Daniel Hope widmete sich in der Philharmonie der Geschichte des Tanzes.

Der irisch-deutsche Stargeiger Daniel Hope begeistert in der Philharmonie mit einem Streifzug durch die Geschichte des Tanzes über 700 Jahre hinweg.

Keine Frage: Zu den kultischen Wurzeln der abendländischen Kunstmusik – und nicht nur zu ihren – gehört der Tanz. Und schon längst hat die Musikwissenschaft herausgearbeitet, dass eine Epoche wie die Wiener Klassik in ihrer rein musikalischen Erscheinungsform – in Phrasenbildung und Themenchoreografie zum Beispiel – elementar von den hier freilich sublimierten Gesetzen des Tanzes beherrscht ist.

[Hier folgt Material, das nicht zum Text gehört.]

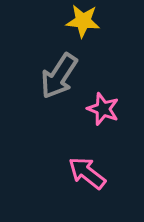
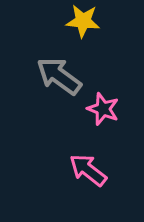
gray arrow: rotated 93 degrees clockwise
pink arrow: moved 1 px right, 3 px up
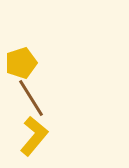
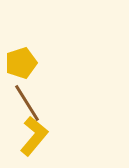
brown line: moved 4 px left, 5 px down
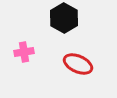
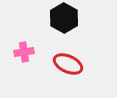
red ellipse: moved 10 px left
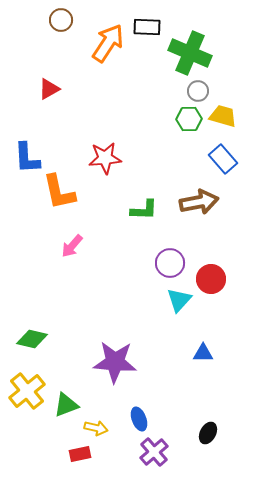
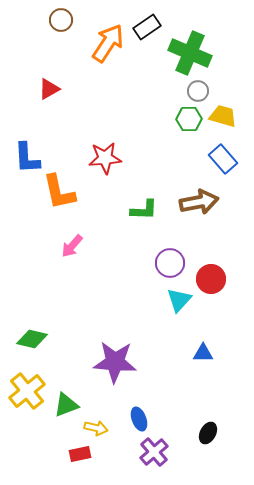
black rectangle: rotated 36 degrees counterclockwise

In seinem jüngsten bei der Deutschen Grammphon erschienenen CD-Doppelalbum mit dem sinnfälligen Titel „Dance!“ unternimmt nun der irisch-deutsche Stargeiger Daniel Hope zusammen mit dem Zürcher Kammerorchester einen Streifzug durch die Geschichte des Tanzes über 700 Jahre hinweg – vom 14. Jahrhundert bis in die Gegenwart. Auszüge aus dieser Agenda servierte er jetzt vor begeistertem Publikum im Kölner Meisterkonzert.

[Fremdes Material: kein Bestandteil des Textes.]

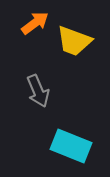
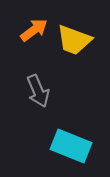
orange arrow: moved 1 px left, 7 px down
yellow trapezoid: moved 1 px up
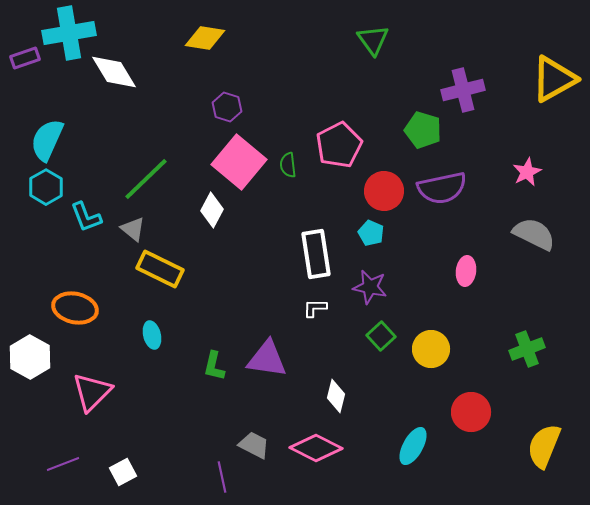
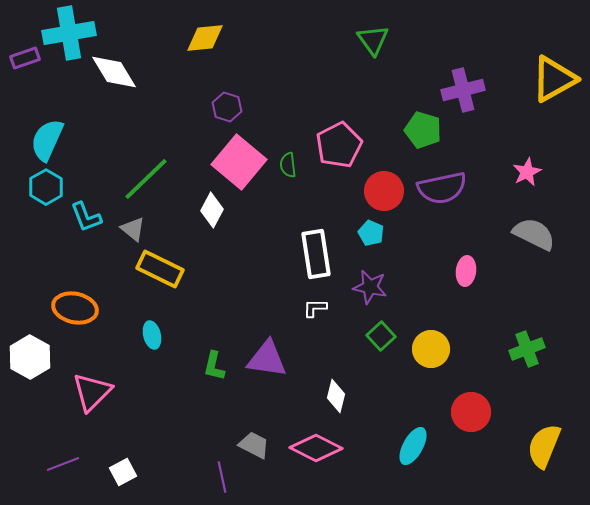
yellow diamond at (205, 38): rotated 15 degrees counterclockwise
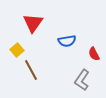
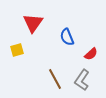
blue semicircle: moved 4 px up; rotated 78 degrees clockwise
yellow square: rotated 24 degrees clockwise
red semicircle: moved 3 px left; rotated 104 degrees counterclockwise
brown line: moved 24 px right, 9 px down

Hope ist erstaunlich wandlungsfähig

Er tat das nicht nur als Konzertmeister vom ersten Pult aus, sondern immer wieder auch als Solist in unterschiedlichen Rollen: als „klassischer“ Performer etwa in Mozarts Rondo KV 269, als Klezmer-Virtuose oder auch arrivierter Kaffeehausgeiger in dem Traditional „Odessa Bulgar“. Für solchen Rollentausch ist Hope genau der Richtige, da legt er eine nahezu proteushafte Verwandlungsfähigkeit an den Tag. Ganz risikolos ist das alles trotzdem nicht: Angesichts der unübersehbaren Vielfalt des Phänomens Tanz läuft die Programmfolge Gefahr, in ein so kurzatmiges wie beliebiges Nacheinander der Diversitäten auseinanderzufallen.

Ganz und gar entging der Abend dieser Gefahr nicht, zumal der Funke auch nicht bei jedem Stück in gleicher Weise überspringen wollte. Dass der Wiener Walzer nicht „drankam“ (immerhin aber Schostakowitschs Ohrwurm, der Walzer Nr. 2, als Zugabe), war da schon eher zu verschmerzen; es wäre unangebracht, für gut zwei Stunden irgendeine „Vollständigkeit“ zu verlangen.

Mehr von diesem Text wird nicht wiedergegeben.